Copyright (c) 2012 Jack Russell
Raised bed gardens are a boon to all sorts of gardening enthusiasts. Some gardeners switch to raised beds to avoid the need to use poor local soil. Others need to squeeze maximum output from minimum space. Still others make the switch because health issues make traditional gardening too difficult. Bed shape and size is limited only by imagination and resources. Perhaps best of all, well designed raised beds can out-produce traditional gardens with less effort.
Easier on the Gardener
Raised beds can range from a mere six inches above ground to hip-height. Gardens may be placed on the ground or on top of sturdy tables. The height of the garden can be critical for people with disabilities, the elderly, or those who simply want less strain. Since beds tend to average 3 feet wide, most gardeners can reach across to tend plants, water, or harvest more easily. Most gardeners will never need to tread on soil in their raised beds, thereby avoiding compacted soil and damaged roots. Those who thought gardening was impossible for their situation might just find raised beds change everything.
Efficient Plant Growth
Traditional gardens lose space to empty access rows between plants. In raised beds plant spacing can be quite dense. By allowing just enough room, where mature plants just skim their neighbor, one creates a weed suppressing environment. Closer spacing also means moisture can be better conserved and shared among plants, creating a micro-climate for plants to thrive. The inclusion of a weed or pest barrier at the bottom of the garden bed may deter even the most pugnacious interloper from gaining entrance.

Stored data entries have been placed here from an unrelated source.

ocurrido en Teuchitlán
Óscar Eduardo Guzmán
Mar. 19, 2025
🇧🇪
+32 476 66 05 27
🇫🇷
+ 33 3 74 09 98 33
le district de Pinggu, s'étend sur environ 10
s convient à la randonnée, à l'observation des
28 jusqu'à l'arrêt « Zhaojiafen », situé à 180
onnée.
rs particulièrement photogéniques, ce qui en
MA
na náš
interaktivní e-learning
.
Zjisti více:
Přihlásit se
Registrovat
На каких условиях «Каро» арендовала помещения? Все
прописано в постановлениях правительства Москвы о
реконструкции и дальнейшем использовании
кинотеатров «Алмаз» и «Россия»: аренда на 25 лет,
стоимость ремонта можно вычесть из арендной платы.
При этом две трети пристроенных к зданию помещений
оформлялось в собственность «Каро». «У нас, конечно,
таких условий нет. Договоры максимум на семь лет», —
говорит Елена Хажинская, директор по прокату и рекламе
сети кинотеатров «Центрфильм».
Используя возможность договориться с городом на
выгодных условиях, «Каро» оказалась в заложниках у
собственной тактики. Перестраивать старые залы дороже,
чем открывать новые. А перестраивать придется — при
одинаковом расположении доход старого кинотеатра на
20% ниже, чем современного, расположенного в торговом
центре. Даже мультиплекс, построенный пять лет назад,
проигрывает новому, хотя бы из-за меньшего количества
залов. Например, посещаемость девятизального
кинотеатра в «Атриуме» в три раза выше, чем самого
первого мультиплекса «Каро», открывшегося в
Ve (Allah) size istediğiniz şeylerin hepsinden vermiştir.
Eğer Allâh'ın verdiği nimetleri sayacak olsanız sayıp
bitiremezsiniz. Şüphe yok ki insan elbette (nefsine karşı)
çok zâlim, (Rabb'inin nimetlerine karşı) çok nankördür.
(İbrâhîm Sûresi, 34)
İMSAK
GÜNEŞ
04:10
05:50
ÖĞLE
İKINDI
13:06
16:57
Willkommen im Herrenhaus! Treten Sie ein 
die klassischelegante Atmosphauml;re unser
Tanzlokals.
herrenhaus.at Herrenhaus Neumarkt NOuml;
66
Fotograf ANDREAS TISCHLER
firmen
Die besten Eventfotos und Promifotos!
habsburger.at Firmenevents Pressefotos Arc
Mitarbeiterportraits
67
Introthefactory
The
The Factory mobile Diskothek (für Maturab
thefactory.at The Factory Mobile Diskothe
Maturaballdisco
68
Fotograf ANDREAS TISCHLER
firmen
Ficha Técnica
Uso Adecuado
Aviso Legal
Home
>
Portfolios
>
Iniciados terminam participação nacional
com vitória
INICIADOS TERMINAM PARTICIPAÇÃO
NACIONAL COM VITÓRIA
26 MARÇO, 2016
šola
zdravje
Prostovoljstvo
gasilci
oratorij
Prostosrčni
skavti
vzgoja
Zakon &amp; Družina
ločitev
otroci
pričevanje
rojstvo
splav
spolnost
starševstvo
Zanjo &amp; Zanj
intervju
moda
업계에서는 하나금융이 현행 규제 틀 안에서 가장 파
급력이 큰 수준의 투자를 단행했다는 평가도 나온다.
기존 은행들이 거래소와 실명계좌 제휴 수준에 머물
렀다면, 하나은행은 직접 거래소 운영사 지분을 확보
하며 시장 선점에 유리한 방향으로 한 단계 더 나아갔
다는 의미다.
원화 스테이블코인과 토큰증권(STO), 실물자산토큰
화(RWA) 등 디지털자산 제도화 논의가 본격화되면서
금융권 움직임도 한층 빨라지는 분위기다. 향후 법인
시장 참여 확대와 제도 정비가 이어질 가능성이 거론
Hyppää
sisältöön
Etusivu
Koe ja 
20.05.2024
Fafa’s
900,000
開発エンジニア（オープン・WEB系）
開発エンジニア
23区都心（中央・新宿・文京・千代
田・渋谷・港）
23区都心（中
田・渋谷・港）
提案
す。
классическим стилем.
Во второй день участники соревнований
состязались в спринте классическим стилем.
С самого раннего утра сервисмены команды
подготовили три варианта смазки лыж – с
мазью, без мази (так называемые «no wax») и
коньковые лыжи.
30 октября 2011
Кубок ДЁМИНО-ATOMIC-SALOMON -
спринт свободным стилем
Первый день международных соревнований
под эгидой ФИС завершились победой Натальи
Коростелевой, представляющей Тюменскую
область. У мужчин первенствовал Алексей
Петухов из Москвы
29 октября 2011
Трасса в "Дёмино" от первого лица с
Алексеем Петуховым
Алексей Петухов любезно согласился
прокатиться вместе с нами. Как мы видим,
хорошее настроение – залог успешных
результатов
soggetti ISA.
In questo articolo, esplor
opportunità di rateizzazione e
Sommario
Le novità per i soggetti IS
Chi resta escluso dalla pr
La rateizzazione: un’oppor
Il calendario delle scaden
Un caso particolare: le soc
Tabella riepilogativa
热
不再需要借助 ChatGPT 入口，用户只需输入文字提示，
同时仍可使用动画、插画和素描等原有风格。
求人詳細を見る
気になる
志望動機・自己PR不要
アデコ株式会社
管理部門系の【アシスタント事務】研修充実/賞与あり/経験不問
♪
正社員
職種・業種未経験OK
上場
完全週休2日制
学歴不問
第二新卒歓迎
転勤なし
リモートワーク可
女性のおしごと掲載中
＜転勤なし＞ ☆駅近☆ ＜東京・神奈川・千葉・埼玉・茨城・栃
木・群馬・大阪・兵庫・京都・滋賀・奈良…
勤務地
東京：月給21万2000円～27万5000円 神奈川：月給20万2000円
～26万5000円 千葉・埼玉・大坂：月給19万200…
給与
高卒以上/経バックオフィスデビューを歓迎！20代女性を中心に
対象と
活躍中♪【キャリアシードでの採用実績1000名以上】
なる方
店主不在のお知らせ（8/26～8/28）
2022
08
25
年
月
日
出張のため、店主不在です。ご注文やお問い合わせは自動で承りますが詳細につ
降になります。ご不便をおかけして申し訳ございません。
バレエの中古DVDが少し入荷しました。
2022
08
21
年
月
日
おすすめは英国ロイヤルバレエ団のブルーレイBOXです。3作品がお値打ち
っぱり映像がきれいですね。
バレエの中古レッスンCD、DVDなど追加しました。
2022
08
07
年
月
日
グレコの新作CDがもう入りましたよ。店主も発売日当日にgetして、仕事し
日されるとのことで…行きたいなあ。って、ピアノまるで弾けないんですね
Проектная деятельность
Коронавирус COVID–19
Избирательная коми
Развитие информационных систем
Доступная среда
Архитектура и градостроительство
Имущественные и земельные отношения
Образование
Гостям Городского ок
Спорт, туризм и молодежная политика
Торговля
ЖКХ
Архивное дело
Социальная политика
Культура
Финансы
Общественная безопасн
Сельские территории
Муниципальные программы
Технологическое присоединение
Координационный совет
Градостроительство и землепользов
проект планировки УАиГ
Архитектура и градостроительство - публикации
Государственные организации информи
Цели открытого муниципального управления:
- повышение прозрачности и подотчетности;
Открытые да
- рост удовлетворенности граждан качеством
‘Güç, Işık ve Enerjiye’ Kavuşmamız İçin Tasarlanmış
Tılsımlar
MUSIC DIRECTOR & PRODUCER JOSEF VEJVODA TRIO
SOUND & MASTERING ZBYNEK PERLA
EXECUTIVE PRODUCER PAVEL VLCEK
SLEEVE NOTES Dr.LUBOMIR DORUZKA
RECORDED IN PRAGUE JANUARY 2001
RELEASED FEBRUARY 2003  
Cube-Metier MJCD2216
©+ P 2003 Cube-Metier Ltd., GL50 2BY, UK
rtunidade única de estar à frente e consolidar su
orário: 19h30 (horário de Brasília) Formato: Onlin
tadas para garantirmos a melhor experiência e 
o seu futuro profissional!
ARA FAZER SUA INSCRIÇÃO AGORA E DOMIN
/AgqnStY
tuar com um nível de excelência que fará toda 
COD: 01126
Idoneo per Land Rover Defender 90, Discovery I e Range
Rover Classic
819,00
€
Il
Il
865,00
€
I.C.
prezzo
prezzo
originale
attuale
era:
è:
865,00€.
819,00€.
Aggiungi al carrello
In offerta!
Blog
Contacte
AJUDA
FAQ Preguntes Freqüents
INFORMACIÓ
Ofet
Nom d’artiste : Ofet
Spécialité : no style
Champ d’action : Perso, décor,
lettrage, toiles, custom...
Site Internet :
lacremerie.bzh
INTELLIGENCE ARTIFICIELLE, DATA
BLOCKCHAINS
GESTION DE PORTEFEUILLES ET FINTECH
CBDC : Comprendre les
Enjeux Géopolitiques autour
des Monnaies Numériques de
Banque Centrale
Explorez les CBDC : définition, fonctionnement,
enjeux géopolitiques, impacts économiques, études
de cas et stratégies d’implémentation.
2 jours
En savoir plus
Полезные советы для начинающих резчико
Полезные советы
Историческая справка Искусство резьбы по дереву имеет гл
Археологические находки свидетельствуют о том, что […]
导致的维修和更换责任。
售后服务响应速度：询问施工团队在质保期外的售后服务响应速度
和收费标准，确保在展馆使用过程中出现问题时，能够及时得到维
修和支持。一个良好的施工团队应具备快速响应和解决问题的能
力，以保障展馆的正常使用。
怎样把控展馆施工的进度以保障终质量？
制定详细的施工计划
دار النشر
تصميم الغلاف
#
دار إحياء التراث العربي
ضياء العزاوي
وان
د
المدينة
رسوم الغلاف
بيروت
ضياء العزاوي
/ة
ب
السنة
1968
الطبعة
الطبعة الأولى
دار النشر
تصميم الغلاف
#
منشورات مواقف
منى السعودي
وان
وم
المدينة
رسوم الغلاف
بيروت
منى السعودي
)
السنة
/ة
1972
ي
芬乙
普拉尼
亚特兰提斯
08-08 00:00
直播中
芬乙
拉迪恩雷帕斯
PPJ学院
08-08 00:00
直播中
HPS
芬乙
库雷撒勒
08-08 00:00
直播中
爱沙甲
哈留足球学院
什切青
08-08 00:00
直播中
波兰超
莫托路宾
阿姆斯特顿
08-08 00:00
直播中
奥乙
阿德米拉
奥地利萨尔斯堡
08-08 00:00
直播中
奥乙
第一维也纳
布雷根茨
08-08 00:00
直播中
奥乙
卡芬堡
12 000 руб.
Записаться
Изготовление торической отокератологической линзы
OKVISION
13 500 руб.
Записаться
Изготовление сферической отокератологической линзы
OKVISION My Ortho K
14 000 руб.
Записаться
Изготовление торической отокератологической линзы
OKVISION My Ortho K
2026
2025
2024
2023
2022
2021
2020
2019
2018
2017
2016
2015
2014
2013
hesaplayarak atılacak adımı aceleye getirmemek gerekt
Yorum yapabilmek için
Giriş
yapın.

In a few idyllic places, gardeners have perfect natural soil conditions. For the rest of the gardening world, raised beds can even the playing field. Poor native soil can be avoided completely. These beds allow one to tailor an ideal mixture of weed free soil components. Texture, drainage, and nutrient requirements can be perfectly controlled. These advantages create better harvests.
Extended Growing Season
Gardeners everywhere champ at the bit to plant earlier in spring. Since raised beds are less dependent on the surrounding soil, it’s possible to get a jump on nature. Their increased height allows sunshine to better warm the soil. Warmer soil means earlier seeding, earlier sprouting and transplanting, and earlier harvest. For those who want to stretch the season further yet, there are cold frames that can be built on top of the beds. Determined gardeners might even grow cold season vegetables right through the winter months.
Raised beds have a clean and tidy elegance. Whether as a single bed, or a series of beds arranged in groups, these sorts of gardens can give an attractive and finished look to a property. Designs can be artistic and whimsical, or stately and conservative. Traditional gardens might not be fully accepted in all places. Yet raised bed type gardens are usually viewed as quite tasteful, as well as tasty, and may get nods of instant approval.
Raised bed gardens are popping up faster than weeds all across the country. It’s easy to understand why. They’re thrifty, making good use of fewer resources. They’re good looking. They’re easier to tend for the very young or the elderly. Best of all, since the soil quality is so easy to control, the harvests can be simply amazing.